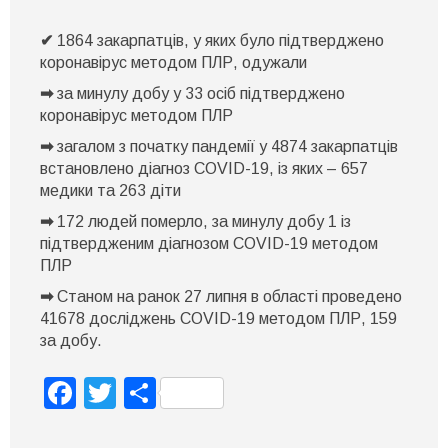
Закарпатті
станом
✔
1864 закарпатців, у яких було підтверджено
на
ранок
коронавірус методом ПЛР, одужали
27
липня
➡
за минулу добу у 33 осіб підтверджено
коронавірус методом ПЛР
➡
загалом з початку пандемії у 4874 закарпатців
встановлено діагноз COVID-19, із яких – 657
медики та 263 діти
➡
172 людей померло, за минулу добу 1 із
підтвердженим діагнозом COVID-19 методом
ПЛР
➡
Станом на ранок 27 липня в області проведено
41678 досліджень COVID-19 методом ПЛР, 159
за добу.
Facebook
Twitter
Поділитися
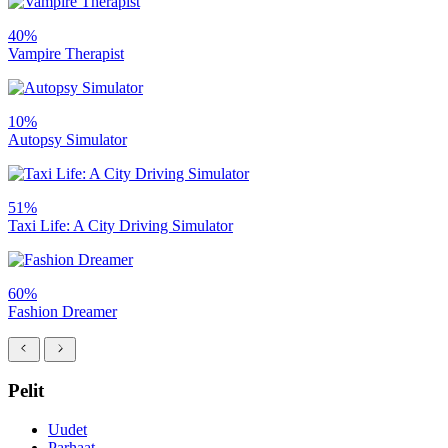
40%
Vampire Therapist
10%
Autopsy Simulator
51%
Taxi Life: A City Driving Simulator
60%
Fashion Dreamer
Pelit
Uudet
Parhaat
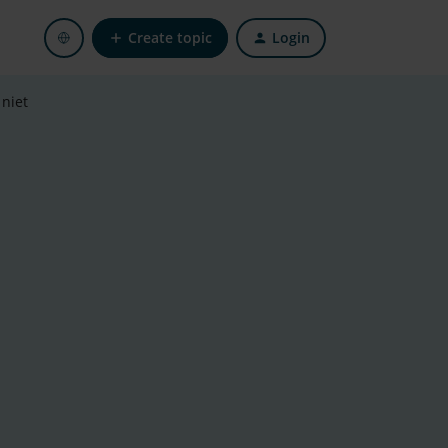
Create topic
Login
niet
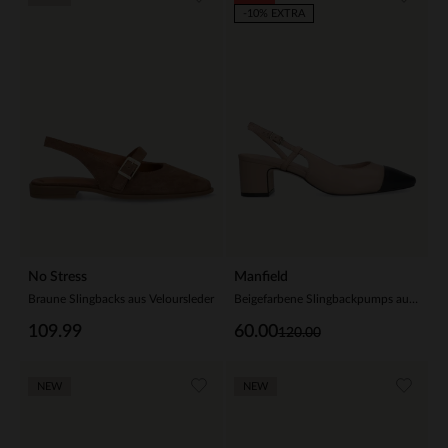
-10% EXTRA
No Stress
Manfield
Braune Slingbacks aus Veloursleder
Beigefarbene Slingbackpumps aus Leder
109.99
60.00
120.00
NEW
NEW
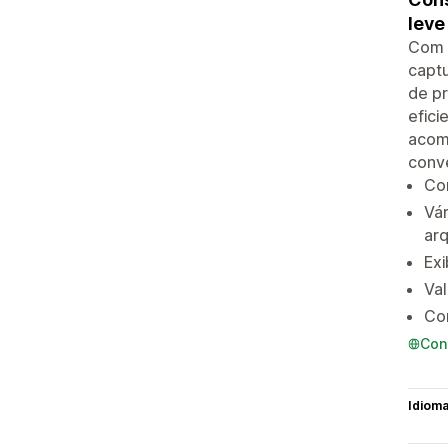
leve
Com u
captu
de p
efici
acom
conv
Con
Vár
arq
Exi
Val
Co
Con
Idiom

- _EXERCISE GOAL_
Search the entries above for the word "яких" and count the lines that hold it. Reply with only that number.

- _RESULT_
2